Whether a general privacy right is considered to emerge from these rules or not, they stand in contrast to privacy as part of a property owner’s amenity. Part of what we value about property rights (at least in the domestic context) is the ability that they give us to construct a private sphere. Here privacy is not an interest which the law protects but a good that we pursue through a property right. It is one of the goods which property rights secure for us.
There can be little doubt that being denied this good will affect the property owner’s enjoyment and therefore, the conclusion that interference with privacy can amount to a nuisance might be regarded as relatively unproblematic.
The boundaries of amenity
However, the line of reasoning just canvassed hints at difficulties to come: if interference with a good that we pursue through a property right brings an activity within the sphere of nuisance, it may become difficult to determine the proper boundaries of the law’s protection. It is generally accepted that nuisance protects the enjoyment of property rather than the property’s value as such but it is difficult to deny that economic value is a good which property owners often seek to secure through property rights. The problem is perhaps rendered more acute by the Court of Session’s willingness to countenance a claim for economic loss arising from nuisance in Globe (Aberdeen) Ltd v North of Scotland Water Authority 2000 SC 392.
The tension echoes the challenges faced by Scottish courts in applying the concept of praediality in the law of real burdens. As is well known, it is a condition of the validity of real burden that serves to benefit the benefited property as such rather than merely benefiting the owner (Title Conditions (Scotland) Act 2003, ss 3(3) and (4)). The concerns which underly this requirement are similar those which motivate the restrictions on the scope of nuisance: real burdens are supposed to be about protecting owners’ use of land, not about conferring benefits on the owners themselves.
However, Scottish courts have tended not to deploy the praediality requirement very strictly. The leading modern case is Hill of Rubislaw (Q Seven) Ltd v Rubislaw Quarry Aberdeen Ltd [2014] CSIH 105. In Hill, the Inner House upheld a burden restricting “the maximum net lettable floor area of Office Space” which could be provided to tenants on the burdened property in order to preserve the rental value of the benefited property. The Inner House sought to square this with the praediality requirement in the following terms:
The praedial rule further requires that there should be a benefit to the property rather than the particular proprietor. Nevertheless, property is not recognized by the law of and for itself; it is recognized because of the benefits that it confers on proprietors, tenants and other occupiers. Thus the expression that a real burden must confer a benefit on a property is essentially shorthand for saying that it must confer a benefit on the owners, tenants or occupiers of the property from time to time, whoever they may be. ([2014] CSIH 105 at para 14)

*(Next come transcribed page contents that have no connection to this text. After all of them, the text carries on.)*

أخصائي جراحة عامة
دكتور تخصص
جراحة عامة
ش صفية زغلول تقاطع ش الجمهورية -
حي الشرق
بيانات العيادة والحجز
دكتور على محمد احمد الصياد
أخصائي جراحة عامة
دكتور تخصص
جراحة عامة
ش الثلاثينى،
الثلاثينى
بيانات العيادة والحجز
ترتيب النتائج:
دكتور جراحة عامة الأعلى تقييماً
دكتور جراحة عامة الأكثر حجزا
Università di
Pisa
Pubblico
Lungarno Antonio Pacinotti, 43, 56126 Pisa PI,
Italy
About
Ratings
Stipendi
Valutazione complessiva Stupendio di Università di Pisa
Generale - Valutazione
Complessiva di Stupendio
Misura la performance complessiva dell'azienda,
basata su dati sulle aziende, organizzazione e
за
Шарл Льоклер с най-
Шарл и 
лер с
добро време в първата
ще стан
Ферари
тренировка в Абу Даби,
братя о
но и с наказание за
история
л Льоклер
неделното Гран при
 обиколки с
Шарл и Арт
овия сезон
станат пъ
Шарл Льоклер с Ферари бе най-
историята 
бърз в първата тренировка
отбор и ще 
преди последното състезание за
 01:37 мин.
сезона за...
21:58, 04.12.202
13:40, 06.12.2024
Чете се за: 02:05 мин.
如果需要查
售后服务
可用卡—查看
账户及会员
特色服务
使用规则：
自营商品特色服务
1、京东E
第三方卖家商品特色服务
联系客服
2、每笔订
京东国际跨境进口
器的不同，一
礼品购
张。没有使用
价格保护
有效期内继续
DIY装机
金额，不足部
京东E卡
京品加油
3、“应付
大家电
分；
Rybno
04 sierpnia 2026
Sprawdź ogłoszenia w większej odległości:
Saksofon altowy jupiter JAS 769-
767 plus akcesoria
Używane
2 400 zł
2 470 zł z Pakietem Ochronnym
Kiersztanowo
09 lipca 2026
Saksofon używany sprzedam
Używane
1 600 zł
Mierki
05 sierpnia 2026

Of course, it might be argued that there is a significant distinction between a voluntarily created restriction such as a real burden and one which is imposed by the law, but the reasoning in the passage above does not concern the voluntary nature of the burden but rather the nature of the goods which property secures for us. As such, it seems very close to the question of the scope of amenity. This suggests that the law of nuisance and of real burdens may fruitfully be considered together but it also suggests that, at least in Scotland, the Supreme Court’s attitude to amenity might cast nuisance more broadly than has hitherto been anticipated.